(WHAT NEEDS TO BE DONE): Exactly as written, return every line of the data below apart from the pictures.

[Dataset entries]
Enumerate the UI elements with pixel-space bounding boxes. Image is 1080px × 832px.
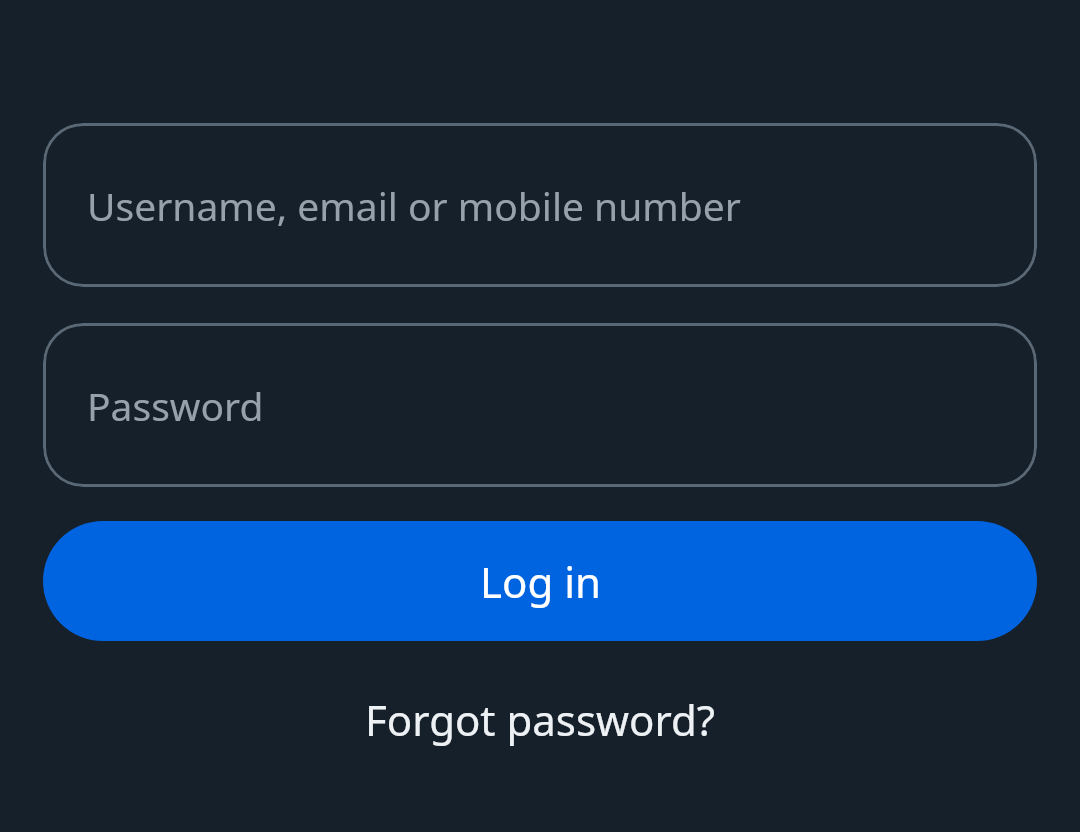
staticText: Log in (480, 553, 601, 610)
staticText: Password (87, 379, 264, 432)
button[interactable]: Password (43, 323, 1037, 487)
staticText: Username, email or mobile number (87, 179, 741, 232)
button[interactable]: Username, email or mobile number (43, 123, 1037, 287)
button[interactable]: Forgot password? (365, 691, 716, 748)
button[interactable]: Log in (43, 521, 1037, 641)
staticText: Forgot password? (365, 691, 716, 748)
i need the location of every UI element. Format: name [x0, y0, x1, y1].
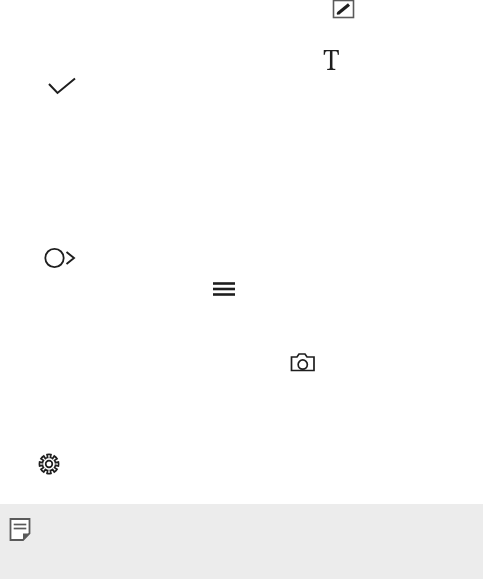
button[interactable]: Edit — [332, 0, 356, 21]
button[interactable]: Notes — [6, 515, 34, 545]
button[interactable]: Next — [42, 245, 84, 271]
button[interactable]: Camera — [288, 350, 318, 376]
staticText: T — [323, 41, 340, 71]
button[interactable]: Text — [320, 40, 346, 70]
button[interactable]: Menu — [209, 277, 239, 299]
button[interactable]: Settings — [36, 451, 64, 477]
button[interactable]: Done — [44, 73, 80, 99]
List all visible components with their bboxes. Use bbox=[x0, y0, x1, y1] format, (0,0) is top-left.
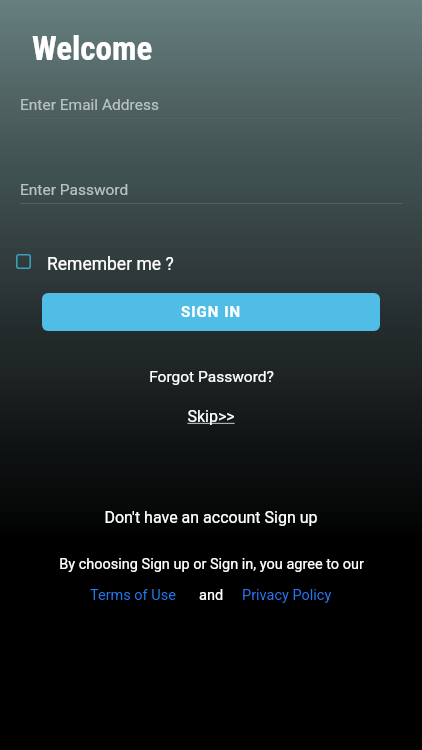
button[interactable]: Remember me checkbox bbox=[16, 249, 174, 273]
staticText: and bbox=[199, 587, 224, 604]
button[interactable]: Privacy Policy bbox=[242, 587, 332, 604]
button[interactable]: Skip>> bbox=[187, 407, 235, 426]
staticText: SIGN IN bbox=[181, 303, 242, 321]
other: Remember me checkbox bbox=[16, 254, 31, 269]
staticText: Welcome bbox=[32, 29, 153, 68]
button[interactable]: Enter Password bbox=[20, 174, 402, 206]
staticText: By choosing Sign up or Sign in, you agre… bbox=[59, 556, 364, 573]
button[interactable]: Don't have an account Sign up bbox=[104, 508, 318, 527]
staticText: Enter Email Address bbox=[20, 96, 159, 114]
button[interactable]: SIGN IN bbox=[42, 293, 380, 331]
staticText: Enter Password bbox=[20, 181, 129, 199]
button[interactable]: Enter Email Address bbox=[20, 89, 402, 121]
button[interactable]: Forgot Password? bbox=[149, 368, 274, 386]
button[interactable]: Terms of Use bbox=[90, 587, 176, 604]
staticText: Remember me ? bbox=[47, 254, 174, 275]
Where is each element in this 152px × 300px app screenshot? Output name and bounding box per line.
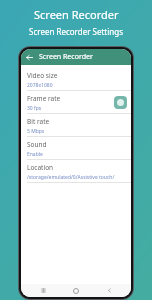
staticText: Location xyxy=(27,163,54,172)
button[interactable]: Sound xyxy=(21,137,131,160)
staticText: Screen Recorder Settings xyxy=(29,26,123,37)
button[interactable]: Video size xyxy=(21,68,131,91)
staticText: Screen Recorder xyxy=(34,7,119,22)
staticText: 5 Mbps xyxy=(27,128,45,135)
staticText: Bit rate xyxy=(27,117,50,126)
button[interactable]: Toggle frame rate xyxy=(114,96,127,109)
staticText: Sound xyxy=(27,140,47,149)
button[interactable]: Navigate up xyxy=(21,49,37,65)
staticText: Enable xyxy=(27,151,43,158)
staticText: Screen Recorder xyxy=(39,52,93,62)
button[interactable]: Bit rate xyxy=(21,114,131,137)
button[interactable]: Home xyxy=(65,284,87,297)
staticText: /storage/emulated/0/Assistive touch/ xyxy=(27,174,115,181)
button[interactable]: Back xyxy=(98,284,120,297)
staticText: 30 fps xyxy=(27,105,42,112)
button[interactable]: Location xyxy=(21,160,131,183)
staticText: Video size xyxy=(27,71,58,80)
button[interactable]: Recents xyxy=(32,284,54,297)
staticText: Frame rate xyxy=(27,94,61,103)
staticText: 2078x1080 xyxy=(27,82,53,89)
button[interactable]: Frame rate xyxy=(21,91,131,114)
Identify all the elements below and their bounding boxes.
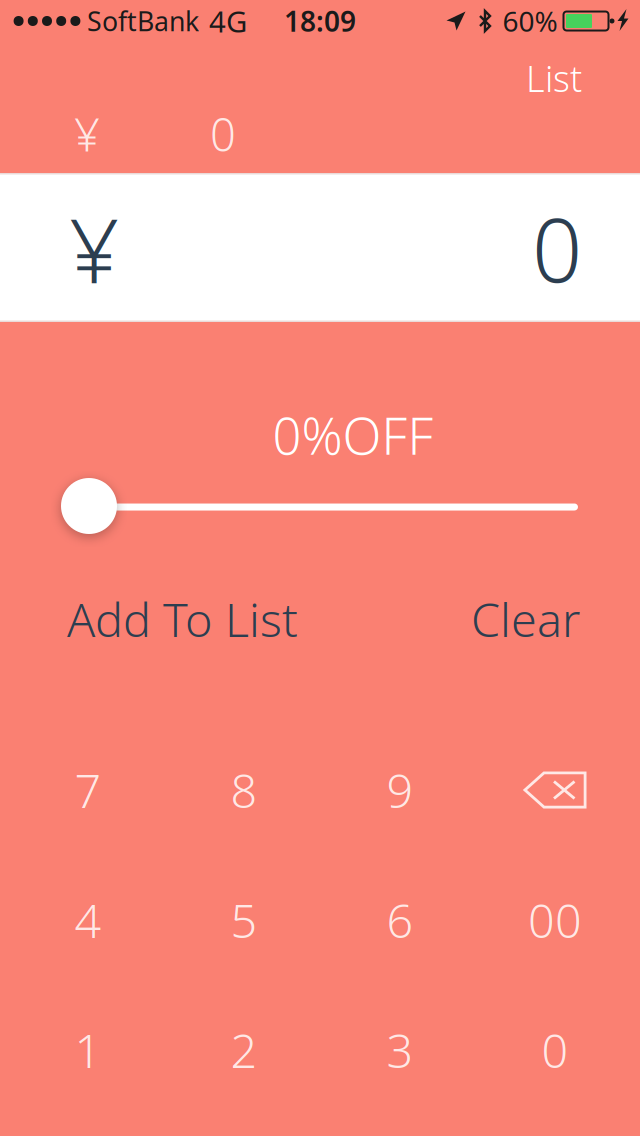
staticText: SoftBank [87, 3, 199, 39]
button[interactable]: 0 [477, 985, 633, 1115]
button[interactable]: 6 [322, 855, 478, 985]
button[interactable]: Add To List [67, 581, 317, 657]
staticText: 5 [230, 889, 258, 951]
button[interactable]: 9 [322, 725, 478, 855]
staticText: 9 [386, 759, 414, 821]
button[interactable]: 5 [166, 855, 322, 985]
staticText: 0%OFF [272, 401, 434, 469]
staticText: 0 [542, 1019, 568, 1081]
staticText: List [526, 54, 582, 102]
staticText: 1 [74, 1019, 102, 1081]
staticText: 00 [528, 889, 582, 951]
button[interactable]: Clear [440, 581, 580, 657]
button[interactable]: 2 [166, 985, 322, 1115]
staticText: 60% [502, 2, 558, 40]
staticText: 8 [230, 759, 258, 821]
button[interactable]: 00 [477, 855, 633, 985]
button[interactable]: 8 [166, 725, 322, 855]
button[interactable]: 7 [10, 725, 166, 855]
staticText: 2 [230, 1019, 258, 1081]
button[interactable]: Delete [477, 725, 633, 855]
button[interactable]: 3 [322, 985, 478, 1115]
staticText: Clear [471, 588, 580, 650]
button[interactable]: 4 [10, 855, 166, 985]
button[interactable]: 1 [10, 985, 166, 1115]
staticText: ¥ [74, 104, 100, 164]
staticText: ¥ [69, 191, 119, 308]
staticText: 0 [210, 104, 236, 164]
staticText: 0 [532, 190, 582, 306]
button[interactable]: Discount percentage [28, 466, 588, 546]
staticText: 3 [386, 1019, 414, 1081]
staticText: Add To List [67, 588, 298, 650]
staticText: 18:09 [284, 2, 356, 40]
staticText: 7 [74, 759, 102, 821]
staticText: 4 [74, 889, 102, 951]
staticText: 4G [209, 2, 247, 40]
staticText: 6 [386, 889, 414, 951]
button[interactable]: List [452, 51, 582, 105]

(OUTPUT OF THE EXERCISE):
Enumerate the UI elements with pixel-space bounding boxes. Image is 1080px × 832px.
staticText: Log in (480, 553, 601, 610)
staticText: Password (87, 379, 264, 432)
button[interactable]: Password (43, 323, 1037, 487)
staticText: Username, email or mobile number (87, 179, 741, 232)
button[interactable]: Username, email or mobile number (43, 123, 1037, 287)
button[interactable]: Forgot password? (365, 691, 716, 748)
button[interactable]: Log in (43, 521, 1037, 641)
staticText: Forgot password? (365, 691, 716, 748)
i need the location of every UI element. Format: name [x0, y0, x1, y1].
button[interactable]: Edit — [332, 0, 356, 21]
button[interactable]: Notes — [6, 515, 34, 545]
button[interactable]: Next — [42, 245, 84, 271]
button[interactable]: Camera — [288, 350, 318, 376]
staticText: T — [323, 41, 340, 71]
button[interactable]: Text — [320, 40, 346, 70]
button[interactable]: Menu — [209, 277, 239, 299]
button[interactable]: Settings — [36, 451, 64, 477]
button[interactable]: Done — [44, 73, 80, 99]
List all visible components with their bboxes. Use bbox=[x0, y0, x1, y1] format, (0,0) is top-left.
button[interactable]: Remember me checkbox bbox=[16, 249, 174, 273]
staticText: and bbox=[199, 587, 224, 604]
button[interactable]: Privacy Policy bbox=[242, 587, 332, 604]
button[interactable]: Skip>> bbox=[187, 407, 235, 426]
staticText: SIGN IN bbox=[181, 303, 242, 321]
other: Remember me checkbox bbox=[16, 254, 31, 269]
staticText: Welcome bbox=[32, 29, 153, 68]
button[interactable]: Enter Password bbox=[20, 174, 402, 206]
staticText: By choosing Sign up or Sign in, you agre… bbox=[59, 556, 364, 573]
button[interactable]: Don't have an account Sign up bbox=[104, 508, 318, 527]
staticText: Enter Email Address bbox=[20, 96, 159, 114]
button[interactable]: SIGN IN bbox=[42, 293, 380, 331]
staticText: Enter Password bbox=[20, 181, 129, 199]
button[interactable]: Enter Email Address bbox=[20, 89, 402, 121]
button[interactable]: Forgot Password? bbox=[149, 368, 274, 386]
button[interactable]: Terms of Use bbox=[90, 587, 176, 604]
staticText: Remember me ? bbox=[47, 254, 174, 275]
Where is each element in this 152px × 300px app screenshot? Output name and bounding box per line.
staticText: Location xyxy=(27,163,54,172)
button[interactable]: Sound xyxy=(21,137,131,160)
staticText: Screen Recorder Settings xyxy=(29,26,123,37)
button[interactable]: Video size xyxy=(21,68,131,91)
staticText: Screen Recorder xyxy=(34,7,119,22)
staticText: 5 Mbps xyxy=(27,128,45,135)
staticText: Bit rate xyxy=(27,117,50,126)
button[interactable]: Toggle frame rate xyxy=(114,96,127,109)
staticText: Sound xyxy=(27,140,47,149)
button[interactable]: Navigate up xyxy=(21,49,37,65)
staticText: Enable xyxy=(27,151,43,158)
staticText: Screen Recorder xyxy=(39,52,93,62)
button[interactable]: Bit rate xyxy=(21,114,131,137)
button[interactable]: Home xyxy=(65,284,87,297)
staticText: /storage/emulated/0/Assistive touch/ xyxy=(27,174,115,181)
button[interactable]: Back xyxy=(98,284,120,297)
staticText: 30 fps xyxy=(27,105,42,112)
button[interactable]: Location xyxy=(21,160,131,183)
staticText: Video size xyxy=(27,71,58,80)
button[interactable]: Recents xyxy=(32,284,54,297)
staticText: Frame rate xyxy=(27,94,61,103)
staticText: 2078x1080 xyxy=(27,82,53,89)
button[interactable]: Frame rate xyxy=(21,91,131,114)
Identify all the elements below and their bounding boxes.
staticText: SoftBank [87, 3, 199, 39]
button[interactable]: 0 [477, 985, 633, 1115]
button[interactable]: 6 [322, 855, 478, 985]
button[interactable]: Add To List [67, 581, 317, 657]
staticText: 5 [230, 889, 258, 951]
button[interactable]: 9 [322, 725, 478, 855]
staticText: 9 [386, 759, 414, 821]
button[interactable]: 5 [166, 855, 322, 985]
staticText: 0%OFF [272, 401, 434, 469]
staticText: 0 [542, 1019, 568, 1081]
staticText: List [526, 54, 582, 102]
staticText: 1 [74, 1019, 102, 1081]
staticText: 00 [528, 889, 582, 951]
button[interactable]: Clear [440, 581, 580, 657]
button[interactable]: 2 [166, 985, 322, 1115]
staticText: 60% [502, 2, 558, 40]
staticText: 8 [230, 759, 258, 821]
button[interactable]: 00 [477, 855, 633, 985]
button[interactable]: 8 [166, 725, 322, 855]
button[interactable]: 7 [10, 725, 166, 855]
staticText: 2 [230, 1019, 258, 1081]
button[interactable]: Delete [477, 725, 633, 855]
button[interactable]: 3 [322, 985, 478, 1115]
staticText: Clear [471, 588, 580, 650]
button[interactable]: 4 [10, 855, 166, 985]
button[interactable]: 1 [10, 985, 166, 1115]
staticText: ¥ [74, 104, 100, 164]
staticText: ¥ [69, 191, 119, 308]
staticText: 0 [210, 104, 236, 164]
staticText: 0 [532, 190, 582, 306]
button[interactable]: Discount percentage [28, 466, 588, 546]
staticText: 3 [386, 1019, 414, 1081]
staticText: Add To List [67, 588, 298, 650]
staticText: 18:09 [284, 2, 356, 40]
staticText: 7 [74, 759, 102, 821]
staticText: 4 [74, 889, 102, 951]
staticText: 4G [209, 2, 247, 40]
staticText: 6 [386, 889, 414, 951]
button[interactable]: List [452, 51, 582, 105]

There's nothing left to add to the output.